The few of us who remained relaxed and joked, several of them complimenting me on my temporary tattoo.

It really was incredible how much work had gone into the mission -- like Mr. Gay had said, so many people had been involved in your design, and construction, and testing, and launch, and 8-month interplanetary cruise and then this entry and landing -- and that was just on the MSL team! The Mars Odyssey spacecraft, already in Mars orbit, had transmitted your signals all throughout the descent, and there was exactly the same sort of huge team behind it -- and behind each of the previous missions that had led up to this, all the way back to Sojourner... no, Viking... no, Mariner 4... no, Ranger... no, Luna... Sputnik... Goddard, Tsiolkovsky, Newton, Galileo, Copernicus...

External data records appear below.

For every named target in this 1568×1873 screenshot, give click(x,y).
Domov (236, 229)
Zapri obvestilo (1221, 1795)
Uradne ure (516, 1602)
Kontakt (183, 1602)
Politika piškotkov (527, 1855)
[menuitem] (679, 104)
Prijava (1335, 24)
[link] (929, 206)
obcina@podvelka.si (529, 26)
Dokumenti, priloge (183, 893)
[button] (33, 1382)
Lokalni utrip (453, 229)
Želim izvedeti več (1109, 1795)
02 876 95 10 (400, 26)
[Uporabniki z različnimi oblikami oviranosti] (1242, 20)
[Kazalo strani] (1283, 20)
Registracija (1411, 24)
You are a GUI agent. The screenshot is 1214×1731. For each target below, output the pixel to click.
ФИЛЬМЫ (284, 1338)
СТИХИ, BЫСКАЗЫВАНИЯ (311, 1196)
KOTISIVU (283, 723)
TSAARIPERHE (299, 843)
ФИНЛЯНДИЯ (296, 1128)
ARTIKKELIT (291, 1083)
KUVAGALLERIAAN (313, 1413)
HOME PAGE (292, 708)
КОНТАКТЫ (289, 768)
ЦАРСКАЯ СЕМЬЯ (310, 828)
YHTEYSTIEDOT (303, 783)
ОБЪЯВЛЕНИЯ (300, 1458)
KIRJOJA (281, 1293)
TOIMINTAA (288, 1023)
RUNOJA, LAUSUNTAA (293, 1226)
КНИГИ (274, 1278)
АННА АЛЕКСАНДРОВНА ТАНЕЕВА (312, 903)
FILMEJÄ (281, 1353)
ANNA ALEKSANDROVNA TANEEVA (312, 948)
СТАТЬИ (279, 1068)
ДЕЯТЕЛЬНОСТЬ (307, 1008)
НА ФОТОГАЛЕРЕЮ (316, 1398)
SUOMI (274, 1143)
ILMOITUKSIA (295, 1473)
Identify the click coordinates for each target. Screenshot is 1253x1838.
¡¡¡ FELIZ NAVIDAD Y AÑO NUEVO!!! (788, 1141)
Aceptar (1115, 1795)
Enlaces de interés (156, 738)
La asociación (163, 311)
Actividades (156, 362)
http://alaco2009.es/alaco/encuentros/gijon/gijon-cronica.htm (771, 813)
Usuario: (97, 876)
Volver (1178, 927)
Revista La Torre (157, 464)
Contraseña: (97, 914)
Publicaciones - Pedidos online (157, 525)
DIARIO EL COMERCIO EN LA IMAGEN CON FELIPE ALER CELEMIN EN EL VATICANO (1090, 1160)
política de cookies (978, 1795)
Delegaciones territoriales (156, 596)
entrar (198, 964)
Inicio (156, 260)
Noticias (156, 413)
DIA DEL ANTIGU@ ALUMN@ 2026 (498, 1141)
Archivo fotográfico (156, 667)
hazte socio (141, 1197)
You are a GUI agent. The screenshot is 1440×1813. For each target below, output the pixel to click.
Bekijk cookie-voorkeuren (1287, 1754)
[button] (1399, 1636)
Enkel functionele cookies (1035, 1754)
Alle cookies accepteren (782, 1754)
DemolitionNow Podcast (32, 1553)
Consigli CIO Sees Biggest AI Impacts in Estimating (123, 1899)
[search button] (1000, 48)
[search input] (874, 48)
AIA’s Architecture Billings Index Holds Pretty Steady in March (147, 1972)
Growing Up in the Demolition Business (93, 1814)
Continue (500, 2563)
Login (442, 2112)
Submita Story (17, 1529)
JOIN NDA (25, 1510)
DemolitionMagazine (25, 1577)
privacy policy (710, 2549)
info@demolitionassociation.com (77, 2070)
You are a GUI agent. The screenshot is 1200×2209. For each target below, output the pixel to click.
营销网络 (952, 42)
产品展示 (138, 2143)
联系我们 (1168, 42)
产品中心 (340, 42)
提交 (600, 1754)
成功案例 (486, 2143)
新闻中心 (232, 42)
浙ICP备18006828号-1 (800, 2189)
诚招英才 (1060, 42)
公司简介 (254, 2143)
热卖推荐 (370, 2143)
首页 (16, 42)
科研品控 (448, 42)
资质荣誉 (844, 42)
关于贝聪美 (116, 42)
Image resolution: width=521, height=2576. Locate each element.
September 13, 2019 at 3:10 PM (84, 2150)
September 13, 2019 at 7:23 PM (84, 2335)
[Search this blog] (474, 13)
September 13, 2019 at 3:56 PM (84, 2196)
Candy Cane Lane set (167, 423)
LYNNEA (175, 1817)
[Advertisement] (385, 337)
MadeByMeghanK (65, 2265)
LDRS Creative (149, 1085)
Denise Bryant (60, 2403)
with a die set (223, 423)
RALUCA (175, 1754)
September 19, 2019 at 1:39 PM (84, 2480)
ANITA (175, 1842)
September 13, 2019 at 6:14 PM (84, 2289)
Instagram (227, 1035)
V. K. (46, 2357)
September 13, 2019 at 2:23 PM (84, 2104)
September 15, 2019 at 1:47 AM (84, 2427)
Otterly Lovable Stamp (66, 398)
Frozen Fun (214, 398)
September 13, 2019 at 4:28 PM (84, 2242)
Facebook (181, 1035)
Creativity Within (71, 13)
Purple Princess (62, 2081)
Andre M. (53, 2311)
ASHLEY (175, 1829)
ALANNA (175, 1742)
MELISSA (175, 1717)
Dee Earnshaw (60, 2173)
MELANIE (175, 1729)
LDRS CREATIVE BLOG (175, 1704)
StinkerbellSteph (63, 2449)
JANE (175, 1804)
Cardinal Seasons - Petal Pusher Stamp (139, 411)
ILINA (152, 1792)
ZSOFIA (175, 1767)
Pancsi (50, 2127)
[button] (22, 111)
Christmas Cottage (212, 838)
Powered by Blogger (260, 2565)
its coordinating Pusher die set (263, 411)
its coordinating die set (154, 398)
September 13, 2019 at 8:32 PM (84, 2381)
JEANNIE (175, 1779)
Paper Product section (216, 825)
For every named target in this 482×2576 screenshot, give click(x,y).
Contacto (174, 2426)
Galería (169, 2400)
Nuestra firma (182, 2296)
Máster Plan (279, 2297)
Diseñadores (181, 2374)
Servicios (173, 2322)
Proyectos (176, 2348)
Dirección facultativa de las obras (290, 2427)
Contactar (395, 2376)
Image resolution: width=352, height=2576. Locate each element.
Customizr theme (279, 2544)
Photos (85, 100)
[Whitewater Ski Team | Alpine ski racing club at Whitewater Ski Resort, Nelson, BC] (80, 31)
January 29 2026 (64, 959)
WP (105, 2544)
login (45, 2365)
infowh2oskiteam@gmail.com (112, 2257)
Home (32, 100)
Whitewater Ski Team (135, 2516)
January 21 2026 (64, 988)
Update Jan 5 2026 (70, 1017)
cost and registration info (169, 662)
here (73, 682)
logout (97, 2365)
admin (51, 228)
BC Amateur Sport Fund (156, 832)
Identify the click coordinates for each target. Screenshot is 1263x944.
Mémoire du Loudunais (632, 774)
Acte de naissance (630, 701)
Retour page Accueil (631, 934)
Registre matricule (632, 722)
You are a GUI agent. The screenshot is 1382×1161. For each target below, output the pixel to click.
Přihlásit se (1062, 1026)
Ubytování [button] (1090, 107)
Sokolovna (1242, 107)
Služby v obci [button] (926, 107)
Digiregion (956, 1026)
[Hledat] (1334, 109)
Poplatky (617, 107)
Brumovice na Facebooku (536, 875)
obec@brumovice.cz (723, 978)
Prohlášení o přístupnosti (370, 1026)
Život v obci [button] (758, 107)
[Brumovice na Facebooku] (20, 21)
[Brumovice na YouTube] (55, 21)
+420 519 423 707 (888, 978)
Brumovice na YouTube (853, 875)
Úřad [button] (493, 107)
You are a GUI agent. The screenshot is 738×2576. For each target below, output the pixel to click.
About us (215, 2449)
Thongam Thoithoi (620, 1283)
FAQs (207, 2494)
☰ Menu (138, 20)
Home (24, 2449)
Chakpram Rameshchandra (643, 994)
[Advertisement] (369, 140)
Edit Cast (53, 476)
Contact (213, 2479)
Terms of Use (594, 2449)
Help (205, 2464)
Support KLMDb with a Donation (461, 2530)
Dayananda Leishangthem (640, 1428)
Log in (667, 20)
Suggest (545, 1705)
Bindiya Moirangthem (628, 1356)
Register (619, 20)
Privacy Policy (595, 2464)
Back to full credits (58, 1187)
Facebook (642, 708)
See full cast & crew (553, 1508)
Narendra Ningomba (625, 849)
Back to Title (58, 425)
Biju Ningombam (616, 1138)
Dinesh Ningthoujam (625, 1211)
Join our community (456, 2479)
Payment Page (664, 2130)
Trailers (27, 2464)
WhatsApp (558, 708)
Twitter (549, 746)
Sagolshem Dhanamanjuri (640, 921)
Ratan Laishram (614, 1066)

It really was a vast unbroken chain that extended back into history, a mountain of contributions built one stone at a time, a chain that also extended into the future, beginning with us, beginning with that night, beginning with there, in Gale Crater and in the auditorium. Now, it was time to go home, time to sleep, but in the morning, when the Odyssey spacecraft passed over again, when the next observations came back and we enthusiasts went out into the world to tell our friends of what had happened that night and why it had mattered, we would begin to add our own contributions to that ever-growing mountain. The story of our exploration of Mars is being written every day, and I look forward to seeing what you add, Curiosity!

I thought of something Carl Sagan had said in his Cosmos television series when describing how his own work on the Viking missions had been enabled by so many others:

"Science is a collaborative enterprise, spanning the generations. When it permits us to see the far side of some new horizon, we remember those who prepared the way -- seeing for them also."